Frequently Asked Questions

What is the Section 80C limit for FY 2025-26 (AY 2026-27)?

The limit for deductions under Section 80C remains INR 1.5 lakh.

Is INR 7 lakhs income tax-free?

Under the new tax regime for FY 2025-26, incomes up to INR 12 lakhs are effectively tax-free due to the enhanced Section 87A rebate.

Can I claim Section 80C deductions and opt for the new income tax slab regime?

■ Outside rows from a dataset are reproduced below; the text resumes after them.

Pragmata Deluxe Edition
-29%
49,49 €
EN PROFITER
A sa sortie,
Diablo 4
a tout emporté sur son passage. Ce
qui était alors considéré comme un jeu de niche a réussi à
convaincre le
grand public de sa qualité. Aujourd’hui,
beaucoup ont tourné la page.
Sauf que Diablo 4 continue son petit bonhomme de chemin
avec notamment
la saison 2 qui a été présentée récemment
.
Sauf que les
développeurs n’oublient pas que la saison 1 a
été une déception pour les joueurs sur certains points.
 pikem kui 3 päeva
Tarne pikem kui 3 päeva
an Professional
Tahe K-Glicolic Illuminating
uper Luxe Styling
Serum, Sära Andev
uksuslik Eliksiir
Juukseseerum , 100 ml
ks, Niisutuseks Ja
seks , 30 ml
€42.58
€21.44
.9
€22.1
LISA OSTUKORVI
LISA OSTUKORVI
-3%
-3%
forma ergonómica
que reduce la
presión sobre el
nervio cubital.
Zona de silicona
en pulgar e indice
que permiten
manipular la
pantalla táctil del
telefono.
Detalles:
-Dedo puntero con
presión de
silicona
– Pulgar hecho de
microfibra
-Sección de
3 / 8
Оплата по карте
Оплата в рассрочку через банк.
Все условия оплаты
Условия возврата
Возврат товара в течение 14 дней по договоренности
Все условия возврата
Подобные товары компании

No, the new regime limits deductions; Section 80C benefits cannot be claimed.

What is the meaning of rebate under Section 87A?

Section 87A provides a tax rebate of up to INR 60,000 for eligible taxpayers, reducing tax payable.

How to calculate surcharge on income tax?

Surcharge is calculated as a percentage of tax payable based on the total income slabs.

What is the basic exemption limit for FY 25-26?

Basic exemption under the new tax regime increased to INR 4 lakhs.

Which is better: the old tax regime or the new tax regime?

Depends on individual deductions; the new regime benefits those with fewer deductions and straightforward incomes.

Are capital gains taxed under Section 111A, Section 112A, and Section 112 eligible for a rebate?

No, capital gains taxed under these sections are subject to special rates and are not eligible for the Section 87A rebate.